4. **Credit noise cannot flip a served answer.** The conservative floor + `N_min` +
margin + ratification (Phase 5) gate it; the ADR-0175 **gold tether** audits
per-pattern reliability against gold and contracts appetite on divergence.
5. **Determinism/replay.** Ledger updates, the floor, and the tiebreak are
deterministic; byte-stable across runs.
## Sub-phases
- **CP-1 — cue-pattern ledger + credit assignment.** `(cue, op, unit_shape)` ledger;
per-case gold-labelling of candidate chains → per-pattern counts. Sealed practice.
Tests: credit attribution; determinism; cold-ledger reliabilities are 0.

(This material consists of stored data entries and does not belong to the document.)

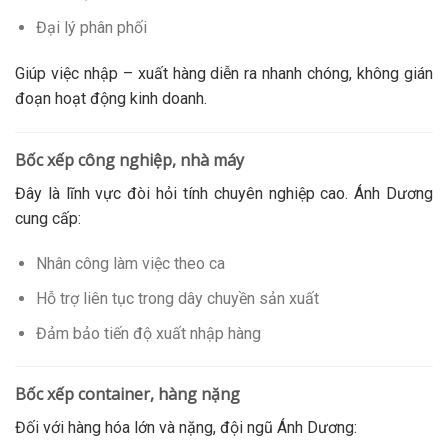
Đại lý phân phối
Giúp việc nhập – xuất hàng diễn ra nhanh chóng, không gián
đoạn hoạt động kinh doanh.
Bốc xếp công nghiệp, nhà máy
Đây là lĩnh vực đòi hỏi tính chuyên nghiệp cao. Ánh Dương
cung cấp:
Nhân công làm việc theo ca
Hỗ trợ liên tục trong dây chuyền sản xuất
Đảm bảo tiến độ xuất nhập hàng
Bốc xếp container, hàng nặng
Đối với hàng hóa lớn và nặng, đội ngũ Ánh Dương: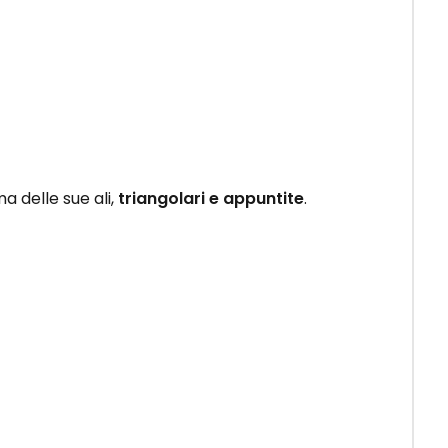
ma delle sue ali,
triangolari e appuntite
.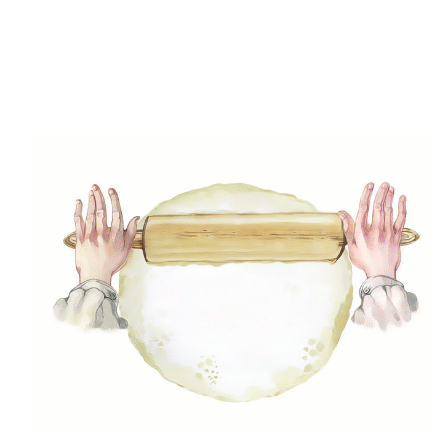
(49)
Gyors receptek
(5)
Húsmentes ételek
(9)
Ital
(12)
Köretek
(6)
Laktózmentes ételek
(7)
Levesek
(21)
Mártások, szószok, krémek
(23)
Mentes ételek
(3)
Pizza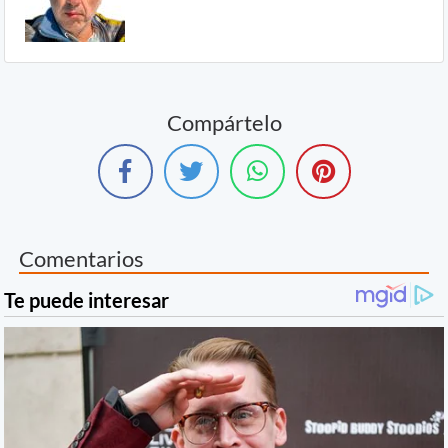
Compártelo
Comentarios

- **CP-2 — self-verification trust (U1) + search guidance (U2).** A chain proposes
only if its patterns clear `θ`; the search orders/prunes by reliability. Tests:
invariant #1 (cold ⇒ no proposals, no regression); U2 never causes a wrong=0
violation.
- **CP-2a — ledger training + measurement (landed).** The training step
(`generate/cue_precision/trainer.py`) folds gold-labelled candidate readings
from the real search enumerators (`search._sentence_candidates` +
`multistep.candidate_chains`) into the CP-1 ledger; the measurement
(`evals/gsm8k_math/practice/v1/cue_precision_report.py`) reports per-pattern
reliability over the 200 sealed cases (50 train_sample + 150 ADR-0163-F
additive). Inert: trains/reports only, consulted by nobody — serving `3/47/0`
byte-identical, practice counts unchanged. `search_chain` now delegates
enumeration to the public `candidate_chains` (verified byte-identical).

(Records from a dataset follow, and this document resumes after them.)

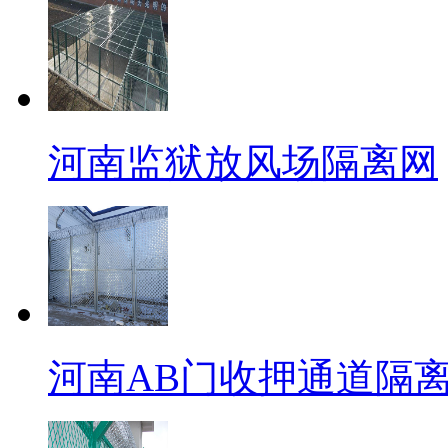
河南监狱放风场隔离网
河南AB门收押通道隔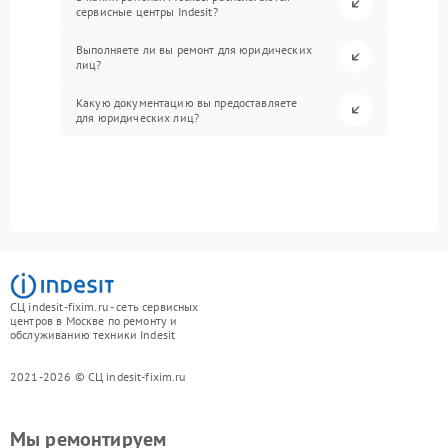
сервисные центры Indesit?
Выполняете ли вы ремонт для юридических
лиц?
Какую документацию вы предоставляете
для юридических лиц?
СЦ indesit-fixim.ru - сеть сервисных
центров в Москве по ремонту и
обслуживанию техники Indesit
2021-2026 © СЦ indesit-fixim.ru
Мы ремонтируем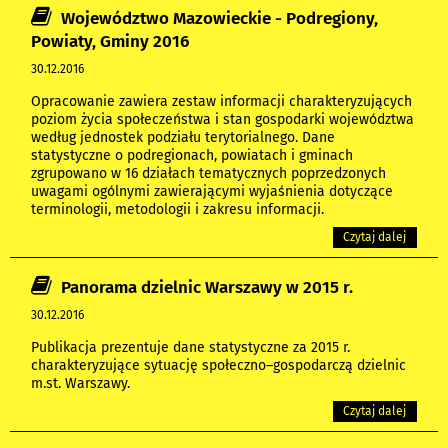
Województwo Mazowieckie - Podregiony,
Powiaty, Gminy 2016
30.12.2016
Opracowanie zawiera zestaw informacji charakteryzujących
poziom życia społeczeństwa i stan gospodarki województwa
według jednostek podziału terytorialnego. Dane
statystyczne o podregionach, powiatach i gminach
zgrupowano w 16 działach tematycznych poprzedzonych
uwagami ogólnymi zawierającymi wyjaśnienia dotyczące
terminologii, metodologii i zakresu informacji.
Czytaj dalej
Panorama dzielnic Warszawy w 2015 r.
30.12.2016
Publikacja prezentuje dane statystyczne za 2015 r.
charakteryzujące sytuację społeczno–gospodarczą dzielnic
m.st. Warszawy.
Czytaj dalej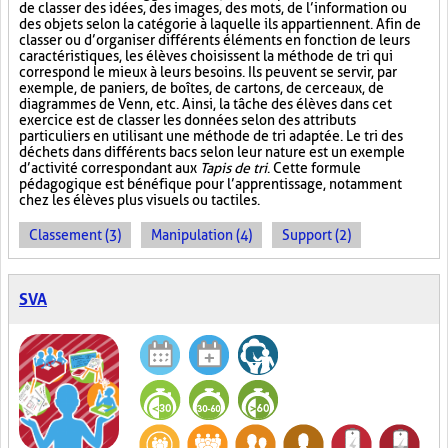
de classer des idées, des images, des mots, de l’information ou
des objets selon la catégorie à laquelle ils appartiennent. Afin de
classer ou d’organiser différents éléments en fonction de leurs
caractéristiques, les élèves choisissent la méthode de tri qui
correspond le mieux à leurs besoins. Ils peuvent se servir, par
exemple, de paniers, de boîtes, de cartons, de cerceaux, de
diagrammes de Venn, etc. Ainsi, la tâche des élèves dans cet
exercice est de classer les données selon des attributs
particuliers en utilisant une méthode de tri adaptée. Le tri des
déchets dans différents bacs selon leur nature est un exemple
d’activité correspondant aux
Tapis de tri
. Cette formule
pédagogique est bénéfique pour l’apprentissage, notamment
chez les élèves plus visuels ou tactiles.
Classement (3)
Manipulation (4)
Support (2)
SVA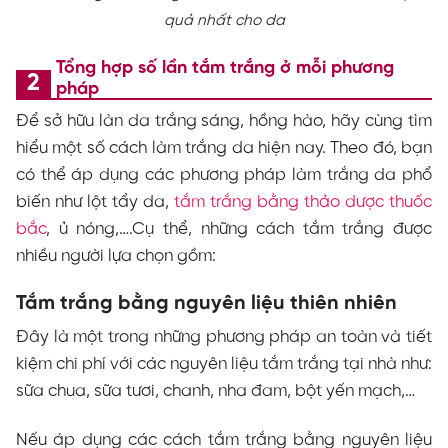
quả nhất cho da
Tổng hợp số lần tắm trắng ở mỗi phương
pháp
Để sở hữu làn da trắng sáng, hồng hào, hãy cùng tìm
hiểu một số cách làm trắng da hiện nay. Theo đó, bạn
có thể áp dụng các phương pháp làm trắng da phổ
biến như lột tẩy da,
tắm trắng bằng thảo dược thuốc
bắc
, ủ nóng,….Cụ thể, những cách tắm trắng được
nhiều người lựa chọn gồm:
Tắm trắng bằng nguyên liệu thiên nhiên
Đây là một trong những phương pháp an toàn và tiết
kiệm chi phí với các nguyên liệu tắm trắng tại nhà như:
sữa chua, sữa tươi, chanh, nha đam, bột yến mạch,…
Nếu áp dụng các cách tắm trắng bằng nguyên liệu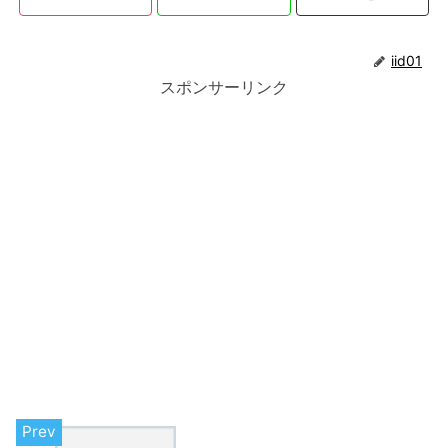
iid01
スポンサーリンク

- **CP-2a finding (load-bearing): no cue is reliable yet — CP-2b is blocked on
candidate *generation*, not on the ledger.** Trained over 200 cases, **every**
`(cue, op, unit_shape)` pattern floors at ≈ 0.0 (best: `for·multiply·cross_unit`
= 0.0116 at 2/34; `each·multiply` ≈ 0.006; `times·multiply` 0/57, `total·add`
0/47). The blunt product/sum-of-all readings the search proposes are almost
always wrong vs gold, so the conservative floor correctly trusts nothing. The
lever is therefore **not** "trust high-reliability cues" (there are none) — it
is that the candidate readings must get *less crude* (clause structure +
referent-awareness, i.e. **ADR-0178 GB-3b**) before any pattern earns reliability.

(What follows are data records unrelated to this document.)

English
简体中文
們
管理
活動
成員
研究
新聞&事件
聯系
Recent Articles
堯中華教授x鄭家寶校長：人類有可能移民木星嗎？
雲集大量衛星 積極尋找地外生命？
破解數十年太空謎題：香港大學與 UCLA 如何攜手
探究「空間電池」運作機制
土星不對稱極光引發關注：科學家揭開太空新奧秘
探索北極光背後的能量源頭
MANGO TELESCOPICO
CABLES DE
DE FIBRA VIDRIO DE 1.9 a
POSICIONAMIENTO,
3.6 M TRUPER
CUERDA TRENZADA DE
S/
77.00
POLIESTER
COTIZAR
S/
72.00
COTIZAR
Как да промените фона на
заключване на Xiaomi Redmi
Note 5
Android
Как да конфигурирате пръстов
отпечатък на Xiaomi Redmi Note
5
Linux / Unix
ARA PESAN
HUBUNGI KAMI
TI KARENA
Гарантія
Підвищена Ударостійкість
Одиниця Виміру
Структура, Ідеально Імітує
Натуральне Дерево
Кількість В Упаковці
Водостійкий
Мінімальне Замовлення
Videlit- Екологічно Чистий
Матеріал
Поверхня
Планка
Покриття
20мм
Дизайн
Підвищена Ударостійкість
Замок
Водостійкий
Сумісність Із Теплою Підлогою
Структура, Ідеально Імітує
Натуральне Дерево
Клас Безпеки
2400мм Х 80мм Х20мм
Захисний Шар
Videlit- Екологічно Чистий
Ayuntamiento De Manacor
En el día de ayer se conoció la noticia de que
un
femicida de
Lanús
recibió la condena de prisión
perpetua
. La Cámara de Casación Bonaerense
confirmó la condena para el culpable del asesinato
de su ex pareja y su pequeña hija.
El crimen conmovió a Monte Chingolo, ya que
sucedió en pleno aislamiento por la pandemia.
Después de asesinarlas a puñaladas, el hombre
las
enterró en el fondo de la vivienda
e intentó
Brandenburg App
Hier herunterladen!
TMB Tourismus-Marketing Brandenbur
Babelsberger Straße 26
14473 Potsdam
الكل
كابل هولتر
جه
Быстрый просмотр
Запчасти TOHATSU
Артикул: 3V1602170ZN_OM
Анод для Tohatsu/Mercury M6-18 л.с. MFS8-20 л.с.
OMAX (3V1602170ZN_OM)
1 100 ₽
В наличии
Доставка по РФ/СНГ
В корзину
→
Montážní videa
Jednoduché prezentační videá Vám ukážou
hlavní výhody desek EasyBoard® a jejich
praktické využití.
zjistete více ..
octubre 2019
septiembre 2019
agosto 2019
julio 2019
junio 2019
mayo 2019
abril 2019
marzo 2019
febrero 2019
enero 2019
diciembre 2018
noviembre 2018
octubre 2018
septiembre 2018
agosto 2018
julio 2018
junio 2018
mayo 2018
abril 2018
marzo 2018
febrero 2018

Cue-precision (CP-2b) and compositional structure (GB-3b) are **coupled, and
structure comes first.** This is the ADR-0177 §"bottleneck" honesty, now
measured rather than asserted. (Table reproducible via the report; deterministic.)
- **CP-3 — disagreement resolution (U3), wrong=0-first.** Margin+θ-gated resolution;
**prove ties refuse before enabling resolution.** Measure any coverage delta.
- **CP-4 — measurement + scale dependency.** Per-pattern reliability table; the
(data-starved) compounding curve; honest report that flip-count payoff awaits
Gap B + scale.
## Acceptance criteria (Proposed → Accepted)
1. CP-1/CP-2 land; invariant #1 (cold ⇒ no regression) and θ-gating proven; serving
`wrong=0` unchanged; the self-verification *trust* gate is demonstrable (a chain
with earned patterns proposes; one without refuses).
2. CP-3 proves ties/near-ties refuse before any reliability-based resolution.
3. Determinism/replay + seal invariants hold; capability lanes G1G5/S1 stay 100%
`wrong=0`.
4. The measurement honestly reports the data-starvation/Gap-B bottleneck rather than
a coverage claim the 50-case substrate cannot support.
## Cross-references
- **Substrate:** [ADR-0175](./ADR-0175-calibrated-attempt-and-eliminate-learning.md)
(`ClassTally`, `conservative_floor`, θ ceilings, gold tether, the sealed practice
lane) — reused, keyed by cue-pattern.
- **Signal source:** [ADR-0176](./ADR-0176-multistep-composition-question-targeting.md)
(`search_chain` candidate chains, gold-labelled in practice).
- **Co-requisite (the flip lever):** richer *guided* compositional shapes (Gap B) —
a follow-on ADR; cue-precision prunes its search and learns from its gold-matching
chains.
- **Scale:** ADR-0163 §Phase F — the volume that makes the loop compound.
- **Thesis:** [[thesis-decoding-not-generating]] — the engine learns which readings
are true by elimination against gold; it is not handed a library of founds.